Banksy: Visionary or Vandal?

You decide if his infamous public creations are illegal graffiti or fine art

How would you feel if you woke up one morning to discover that someone painted on the side of your home? You’d probably be mad—unless the culprit was Banksy. The British street artist paints on public and private property around the world, without the permission of property owners. According to the law, Banksy is a vandal so he keeps his real name and identity a secret. However, many have argued that his paintings aren’t graffiti but rather works of art to be admired.
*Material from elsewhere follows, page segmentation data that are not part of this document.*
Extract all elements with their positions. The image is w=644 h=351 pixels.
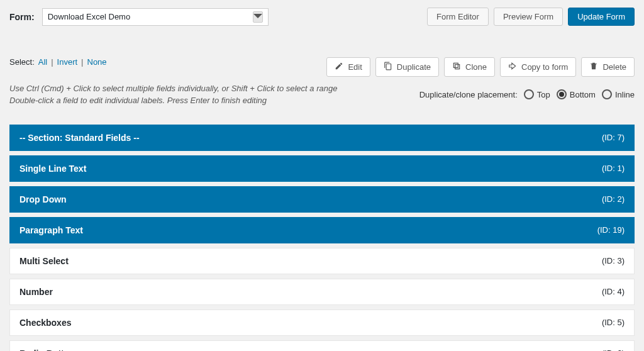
field-id: (ID: 7) [602, 133, 625, 142]
form-select-value: Download Excel Demo [48, 12, 131, 21]
pencil-icon [335, 62, 343, 72]
field-id: (ID: 1) [602, 164, 625, 173]
field-row[interactable]: Multi Select(ID: 3) [9, 248, 635, 274]
radio-icon [557, 89, 567, 99]
field-id: (ID: 5) [602, 318, 625, 327]
select-none-link[interactable]: None [87, 57, 107, 67]
field-label: Drop Down [19, 194, 67, 204]
field-label: Multi Select [19, 256, 69, 266]
delete-button[interactable]: Delete [581, 57, 635, 77]
separator: | [81, 57, 83, 67]
copy-to-form-button[interactable]: Copy to form [500, 57, 576, 77]
placement-inline-radio[interactable]: Inline [602, 89, 635, 99]
chevron-down-icon [253, 11, 263, 23]
edit-label: Edit [348, 62, 362, 72]
field-row[interactable]: Checkboxes(ID: 5) [9, 309, 635, 336]
radio-icon [524, 89, 534, 99]
clone-icon [452, 62, 461, 72]
field-row[interactable]: Drop Down(ID: 2) [9, 186, 635, 213]
edit-button[interactable]: Edit [326, 57, 370, 77]
placement-bottom-radio[interactable]: Bottom [557, 89, 596, 99]
field-label: Radio Buttons [19, 348, 80, 351]
form-editor-button[interactable]: Form Editor [427, 8, 489, 26]
field-id: (ID: 3) [602, 256, 625, 265]
field-row[interactable]: Number(ID: 4) [9, 279, 635, 305]
duplicate-label: Duplicate [397, 62, 431, 72]
clone-label: Clone [465, 62, 487, 72]
field-label: Single Line Text [19, 164, 86, 174]
trash-icon [589, 62, 598, 72]
arrow-right-icon [508, 62, 517, 72]
form-select[interactable]: Download Excel Demo [42, 8, 269, 26]
select-label: Select: [9, 57, 35, 67]
field-row[interactable]: Paragraph Text(ID: 19) [9, 217, 635, 243]
help-line-2: Double-click a field to edit individual … [9, 95, 337, 107]
placement-inline-label: Inline [615, 90, 635, 99]
placement-top-label: Top [537, 90, 550, 99]
preview-form-button[interactable]: Preview Form [494, 8, 563, 26]
field-id: (ID: 4) [602, 287, 625, 296]
separator: | [51, 57, 53, 67]
field-id: (ID: 19) [597, 225, 625, 235]
field-label: Checkboxes [19, 318, 71, 328]
field-label: -- Section: Standard Fields -- [19, 133, 140, 143]
duplicate-button[interactable]: Duplicate [375, 57, 439, 77]
field-id: (ID: 2) [602, 194, 625, 204]
field-label: Paragraph Text [19, 225, 83, 235]
select-all-link[interactable]: All [38, 57, 47, 67]
field-row[interactable]: Single Line Text(ID: 1) [9, 155, 635, 182]
copy-icon [384, 62, 392, 72]
placement-bottom-label: Bottom [570, 90, 596, 99]
delete-label: Delete [602, 62, 626, 72]
help-text: Use Ctrl (Cmd) + Click to select multipl… [9, 83, 337, 107]
field-row[interactable]: -- Section: Standard Fields --(ID: 7) [9, 125, 635, 151]
field-label: Number [19, 287, 53, 297]
clone-button[interactable]: Clone [444, 57, 495, 77]
placement-label: Duplicate/clone placement: [419, 90, 518, 99]
placement-top-radio[interactable]: Top [524, 89, 550, 99]
radio-icon [602, 89, 612, 99]
field-row[interactable]: Radio Buttons(ID: 6) [9, 340, 635, 351]
update-form-button[interactable]: Update Form [568, 8, 635, 26]
form-label: Form: [9, 12, 35, 22]
copy-to-form-label: Copy to form [521, 62, 568, 72]
field-id: (ID: 6) [602, 348, 625, 351]
help-line-1: Use Ctrl (Cmd) + Click to select multipl… [9, 83, 337, 95]
select-invert-link[interactable]: Invert [57, 57, 78, 67]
In 2013, Banksy declared that he was doing a month-long “residency” in New York City. He created one new piece in a different location around the city each day. New York officials vowed to capture and charge Banksy for vandalism. But the police were unable to catch him. The mayor declared that any Banksy work found on city property would be painted over.

Many people in the art community and the general public see Banksy’s art in a more positive light. The public nature of his work means that everyone has access to it. This allows for a much larger audience to enjoy it than art in museums or galleries. Banksy’s stylistically unique paintings and installations have social or political undertones that give the work deeper meaning than most graffiti. But is that enough to make them art? 

Art collectors think so. Banksy’s pieces can sell for over a million dollars at auction. So when he paints on the side of a building, the building’s property value increases significantly. Some property owners even take measures to protect Banksy’s art with fences, transparent cases, and security guards. Banksy’s work is so popular that during his New York residency, thieves stole several of the artist’s new works. 

Banksy continues to elude authorities as he creates work in cities around the world. What do you think? Should Banksy be celebrated for making public art or prosecuted for making illegal graffiti?